When I was sixteen years old, I took a trip to Leeds where my brother John was attending university and where I was to follow him a couple of years later. That year my brother was sharing a house with (amongst others) our inspirational friend Rob Aslett. Close to their house in Woodhouse was a pub called The Chemic on Johnson Street. This was an exciting time for me. I was away from my parents for perhaps the first time, and was expecting to have myself some mighty fun.
On a Saturday lunchtime, John, Rob and I took a stroll down to The Chemic to partake in some not at all well-earned liquid refreshment. I am not sure whether The Chemic is still like this, but at the time there were two sections to the pub: the lounge and the tap room. Before they all got turned into trendy open-plan bars with carpets, duke boxes which cost £1 for 2 songs and shiny metal rails at the bottom of the bar (what are they for?), quite a lot of pubs had this two-room arrangement. The lounge was normally the more plushly furnished of the two rooms. The tap room was usually a pretty basic affair with a stone or wooden floor, benches around the walls with adjacent tables, a few wooden stools in front of these tables, and two or three high wooden stools next to the bar. The high stools were for those who didn't like to venture too far away from the bar in case they wasted some very valuable supping time.

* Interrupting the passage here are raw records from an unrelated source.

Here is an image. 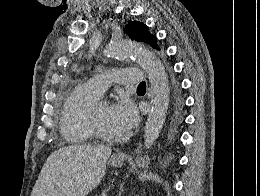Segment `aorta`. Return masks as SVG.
Listing matches in <instances>:
<instances>
[{
    "label": "aorta",
    "mask_w": 260,
    "mask_h": 196,
    "mask_svg": "<svg viewBox=\"0 0 260 196\" xmlns=\"http://www.w3.org/2000/svg\"><path fill=\"white\" fill-rule=\"evenodd\" d=\"M105 54L108 57L135 58L148 75L152 90V105L144 130V144L146 149L154 144L159 136L168 110V78L163 65L157 56L142 44L132 41L111 43ZM147 163L145 157L136 159L139 168Z\"/></svg>",
    "instance_id": "1"
}]
</instances>
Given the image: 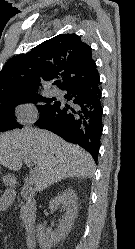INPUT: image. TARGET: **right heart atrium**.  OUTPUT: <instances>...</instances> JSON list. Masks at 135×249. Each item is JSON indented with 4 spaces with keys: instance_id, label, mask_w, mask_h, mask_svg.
Instances as JSON below:
<instances>
[{
    "instance_id": "obj_1",
    "label": "right heart atrium",
    "mask_w": 135,
    "mask_h": 249,
    "mask_svg": "<svg viewBox=\"0 0 135 249\" xmlns=\"http://www.w3.org/2000/svg\"><path fill=\"white\" fill-rule=\"evenodd\" d=\"M14 116L19 124L29 126L38 119L39 112L33 104L22 103L15 107Z\"/></svg>"
}]
</instances>
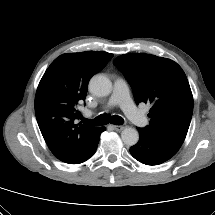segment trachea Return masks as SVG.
Listing matches in <instances>:
<instances>
[{"instance_id":"3493384b","label":"trachea","mask_w":215,"mask_h":215,"mask_svg":"<svg viewBox=\"0 0 215 215\" xmlns=\"http://www.w3.org/2000/svg\"><path fill=\"white\" fill-rule=\"evenodd\" d=\"M82 121L88 125L92 126H102L106 125L108 123L115 124V125H121L123 123V118L117 115L110 116L108 114H101L98 117H96L94 120H89L86 118H83Z\"/></svg>"}]
</instances>
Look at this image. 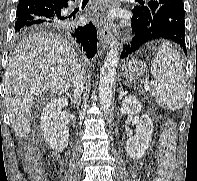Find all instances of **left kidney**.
Returning a JSON list of instances; mask_svg holds the SVG:
<instances>
[{"label":"left kidney","instance_id":"1","mask_svg":"<svg viewBox=\"0 0 197 181\" xmlns=\"http://www.w3.org/2000/svg\"><path fill=\"white\" fill-rule=\"evenodd\" d=\"M141 110V103L133 96L126 97L121 106L122 114L137 115ZM153 130L154 127L151 118L145 114L140 118L138 117L136 134L126 141L125 149L130 158L139 160L144 156L145 151L149 148Z\"/></svg>","mask_w":197,"mask_h":181}]
</instances>
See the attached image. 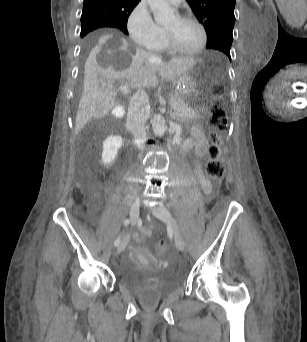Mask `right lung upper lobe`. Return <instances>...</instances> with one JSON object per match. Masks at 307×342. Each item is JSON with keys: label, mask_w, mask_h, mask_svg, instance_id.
Returning a JSON list of instances; mask_svg holds the SVG:
<instances>
[{"label": "right lung upper lobe", "mask_w": 307, "mask_h": 342, "mask_svg": "<svg viewBox=\"0 0 307 342\" xmlns=\"http://www.w3.org/2000/svg\"><path fill=\"white\" fill-rule=\"evenodd\" d=\"M140 0H84L83 12L94 11L107 15L111 23L107 27L127 31L130 13Z\"/></svg>", "instance_id": "right-lung-upper-lobe-1"}]
</instances>
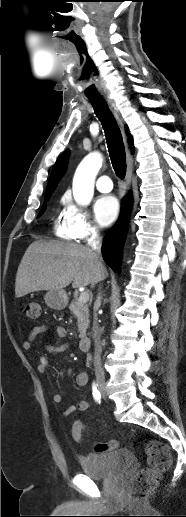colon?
<instances>
[{
  "label": "colon",
  "mask_w": 186,
  "mask_h": 517,
  "mask_svg": "<svg viewBox=\"0 0 186 517\" xmlns=\"http://www.w3.org/2000/svg\"><path fill=\"white\" fill-rule=\"evenodd\" d=\"M25 317L37 320L41 316V306L38 302H30L24 308ZM78 424L73 428V437L76 441L82 440L81 429ZM118 442L114 439L97 444L96 451L103 452L114 449ZM145 451L148 455V467L141 469L128 487V497L132 500L144 499L158 484L160 475L171 466L170 450L161 441L147 440Z\"/></svg>",
  "instance_id": "5ec220e1"
}]
</instances>
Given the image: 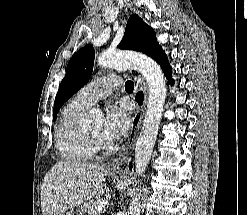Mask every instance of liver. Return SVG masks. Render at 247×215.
<instances>
[{
    "instance_id": "6515ba94",
    "label": "liver",
    "mask_w": 247,
    "mask_h": 215,
    "mask_svg": "<svg viewBox=\"0 0 247 215\" xmlns=\"http://www.w3.org/2000/svg\"><path fill=\"white\" fill-rule=\"evenodd\" d=\"M105 173L98 164L57 162L43 180V215H64L68 209L99 198L105 189Z\"/></svg>"
}]
</instances>
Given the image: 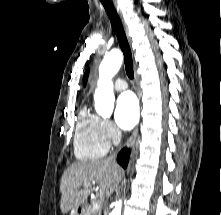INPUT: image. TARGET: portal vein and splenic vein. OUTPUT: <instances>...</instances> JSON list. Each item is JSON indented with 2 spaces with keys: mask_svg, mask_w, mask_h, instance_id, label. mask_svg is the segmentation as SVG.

On this occasion we decided to go into the tap room and as there were three high bar-stools there, we settled ourselves next to the bar and ordered ourselves a pint each. This turned out to be a remarkable experience I would never forget. Sat in the tap room already were three elderly Yorkshiremen. With what seemed like a built-in ability to do geometrical calculation, they had sat themselves as far away from each other as they could possibly get. Each man sat in silence, staring into his pint. It was almost like walking into a cathedral. It felt like we ought to keep our voices to a whisper as a mark of respect.
Then every few minutes one of the men would call over to another.
"How's your Irene?" One would say, not taking his eyes off his pint for a moment.
"She's not so bad, Frank. Not so bad." The other would reply. Then both would nod their heads knowingly and return to the silence again for many minutes.
Some time after we arrived, another old man arrived. While he was at the bar, the other three men automatically shifted their positions in the room so as to make it possible for the newcomer to fit into a new perfect geometrical pattern, so that with four of them now present, each was still as far away from the other three as it was possible to get.
"Hey up," said the newcomer as he turned from the bar and went to take his seat.
"George," the others said in unison and then the silence resumed as George took his seat and commenced his ale meditation.
As I look back on this experience I feel a sense of sorrow that most pubs have been refurbished in recent years. One seldom comes across a genuine tap room any more. It really was as if this was a sacred ritual for these men. The one place they could come to find a bit of peace and solitude, to be alone with their thoughts, free from the cares of the world for a couple of hours. None of them seemed hell-bent on getting plastered as seems to be the case with my generation and those that have followed it. You might say there was a deep serenity to what they were doing.
It seems a shame that the spending power of the younger generations means that if they want to find peace and solitude, these men might now have to resort to going to a church, where everyone knows you can't get a decent pint of Tetley's.